Doing Archival Research: Advice for Getting Started

Archival research can be intimidating when you first start because it seems so different from “regular” research. And it does indeed have some particular challenges. To help you as you begin your research, I’ve put together some pointers for doing archival research.

Before you go into the archives:

  • Review all the finding aids or fonds descriptions for the collections you’ll be choosing from. Which ones do you find most interesting? Begin with those papers, but make sure to look at more than one collection, because you can’t know what exciting stuff might be there.
  • Think about what questions you have, based on your own interests, the scholarly readings we’ve done, or the goals of the Archives Project. Use these to guide your initial readings, but be open to discovering something new and taking that direction instead or in addition.

When you get to the archives

  • If we aren’t meeting as a class, sign out 1 box from the materials assigned. If we are meeting as a group and have the materials already out for us, choose 1 box from the materials assigned.
  • Open a Word doc or start notes on the purple pads RBSC provides. Use the finding aid or archival description (typically at the front of the box) to scan through the different materials available: based on what you hope to find or think about, what jumps out at you as most interesting? What else occurs to you as you scan this list that you’d like to check out? Write yourself a list of files to check out.
  • Choose one. Immediately, write down the Collection / Fond, the Box number, and the file number you’ve chosen to work with. (You could also take a photo, but it’s a good practice to keep the notes and file info together in one document.)
  • Start reading, carefully flipping through the pages (remembering to keep materials in the order you’ve found them).
  • Draw on your skills in qualitative literary analysis: read these as texts. What makes them meaningful, and how, and to whom? Think about audience (original and archival), rhetorical structures, genres, functions, even literary devices. What patterns emerge, in the one collection and also across collections (e.g., how artists represent their work to their agents in correspondence)? What seems anomalous, why, and how? What intrigues you and you need more information about?
  • Feel free to take photos of documents so that you can consult them later; just be sure your flash is off and the archive tag is included in the image.
  • Don’t hesitate to call on the archival staff for help about archival questions.

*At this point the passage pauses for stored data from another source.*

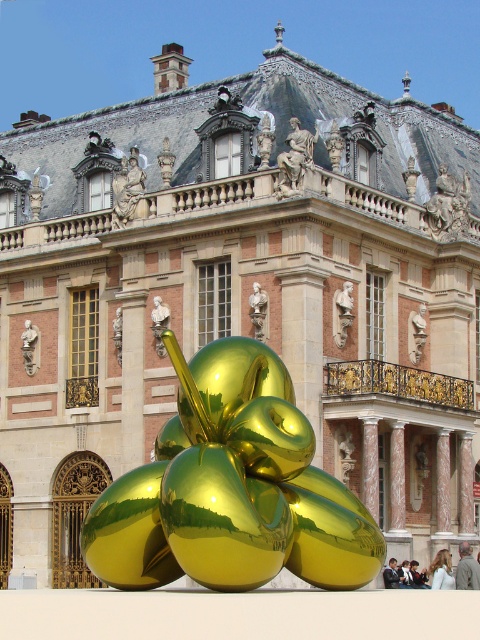 Question: Considering the real-world distances, which object is farthest from the polished stone statue at upper center?

Choices:
 (A) matte bronze statue at center
 (B) light brown hair at lower right

Answer: (B)

Question: Which object is positioned farthest from the polished bronze statue at upper right?

Choices:
 (A) light brown leather jacket at lower center
 (B) light brown leather jacket at lower right

Answer: (A)

Question: Can you confirm if polished bronze statue at upper right is bigger than polished stone statue at upper center?

Choices:
 (A) yes
 (B) no

Answer: (A)

Question: Which is nearer to the matte white bust at center?

Choices:
 (A) smooth black jacket at lower center
 (B) matte gray statue at center
 (C) gold reflective apples at center

Answer: (A)

Question: Does matte gold statue at upper center appear under light brown leather jacket at lower right?

Choices:
 (A) no
 (B) yes

Answer: (A)

Question: Does polished stone statue at upper center have a smaller size compared to smooth black jacket at lower center?

Choices:
 (A) no
 (B) yes

Answer: (B) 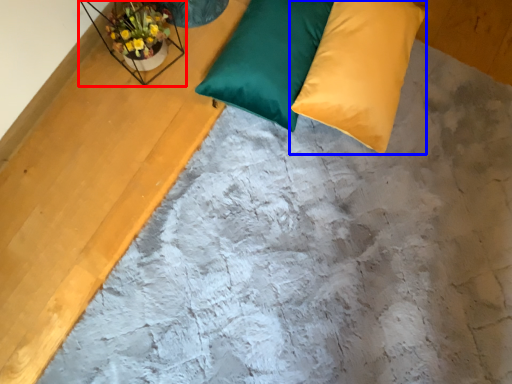 Question: Which object is further to the camera taking this photo, window sill (highlighted by a red box) or pillow (highlighted by a blue box)?

Choices:
 (A) window sill
 (B) pillow

Answer: (B) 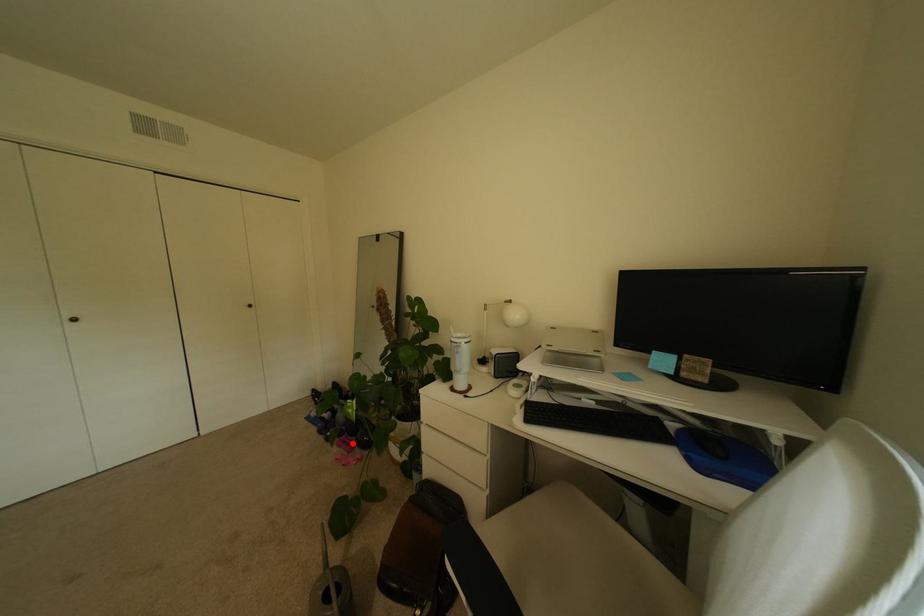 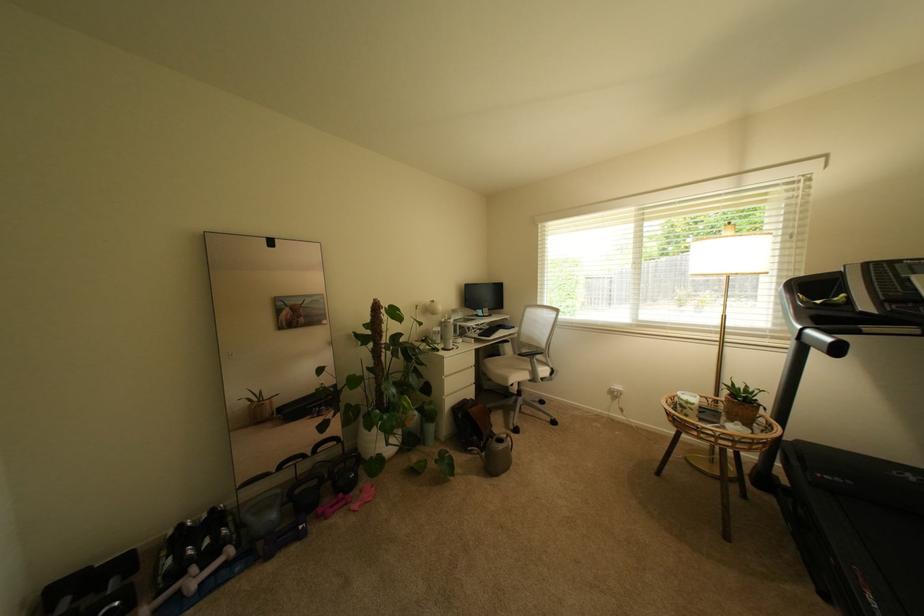 Question: I am providing you with two images of the same scene from different viewpoints. Image1 has a red point marked. In image2, the corresponding 3D location appears at what relative position? Reply with the corresponding letter.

For historical or contextual information about the people, times, events etc related to your chosen archival material, use Google!
  • General advice: Pace yourself, giving yourself time to look through multiple folders or collections if it’s your first time working with the materials. Explore. Be open to discovery. The goal is to find 5-6 documents that you’d like to talk about because they illustrate an idea, issue, or research problem you think needs addressing.